Methods Inf Med 2016; 55(02): 136-143
DOI: 10.3414/ME14-01-0087
Original Articles
Schattauer GmbH

Evaluation of a Binary Semi-supervised Classification Technique for Probabilistic Record Linkage

D. Nasseh
1   IBE, Ludwig-Maximilians-Universität München, Munich, Germany
,
J. Stausberg
1   IBE, Ludwig-Maximilians-Universität München, Munich, Germany
› Institutsangaben
Weitere Informationen

Publikationsverlauf

received: 25. August 2014

accepted: 25. März 2015

Publikationsdatum:
08. Januar 2018 (online)

Summary

Background: The process of merging data of different data sources is referred to as record linkage. A medical environment with increased preconditions on privacy protection demands the transformation of clear-text attributes like first name or date of birth into one-way encrypted pseudonyms. When performing an automated or privacy preserving record linkage there might be the need of a binary classification deciding whether two records should be classified as the same entity. The classification is the final of the four main phases of the record linkage process: Preprocessing, indexing, matching and classification. The choice of binary classification techniques in dependence of project specifications in particular data quality has not extensively been studied yet.
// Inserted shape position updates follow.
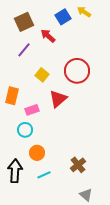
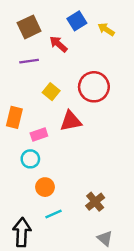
yellow arrow: (84, 12) -> (106, 29), moved
purple line: (24, 50) -> (29, 61), turned 42
red triangle: (58, 99) -> (71, 121), turned 30
black arrow: (15, 171) -> (22, 232), moved

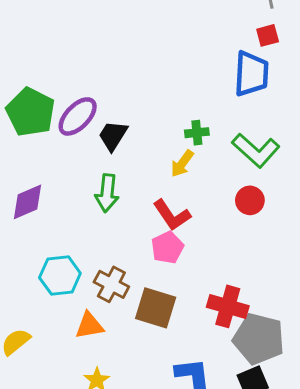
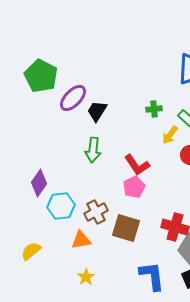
green pentagon: (30, 112) -> (41, 76), moved
yellow arrow: (182, 164) -> (170, 135), moved
purple diamond: (28, 202) -> (39, 183), moved, turned -32
brown cross: (111, 284) -> (96, 212), turned 35

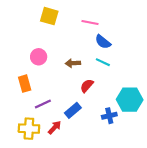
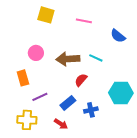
blue semicircle: (103, 42) -> (118, 36), moved
brown arrow: (73, 63) -> (68, 59), size x1.6
blue cross: (109, 116) -> (91, 110), moved
red arrow: (55, 128) -> (61, 124), moved, turned 80

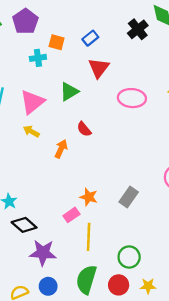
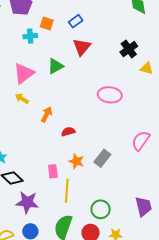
black cross: (138, 29) -> (129, 49), moved
pink ellipse: (132, 98) -> (110, 95), moved
red semicircle: (84, 129) -> (68, 132), moved, turned 112
orange star: (89, 197) -> (76, 161), moved
pink rectangle: (71, 215) -> (53, 171), turned -64

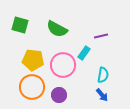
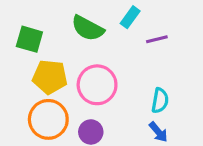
green square: (20, 25) -> (29, 39), moved
cyan rectangle: (84, 53) -> (130, 17), moved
Objectives: The aim of this work is the introduction and evaluation of an automatable semi-supervised binary classification system applied within the field of record linkage capable of competing or even surpassing advanced automated techniques of the domain of unsupervised classification.

Methods: This work describes the rationale leading to the model and the final implementation of an automatable semi-supervised binary classification system and the comparison of its classification performance to an advanced active learning approach out of the domain of unsupervised learning. The performance of both systems has been measured on a broad variety of artificial test sets (n = 400), based on real patient data, with distinct and unique characteristics.

Results: While the classification performance for both methods measured as F-measure was relatively close on test sets with maximum defined data quality, 0.996 for semi-supervised classification, 0.993 for unsupervised classification, it incrementally diverged for test sets of worse data quality dropping to 0.964 for semi-supervised classification and 0.803 for unsupervised classification.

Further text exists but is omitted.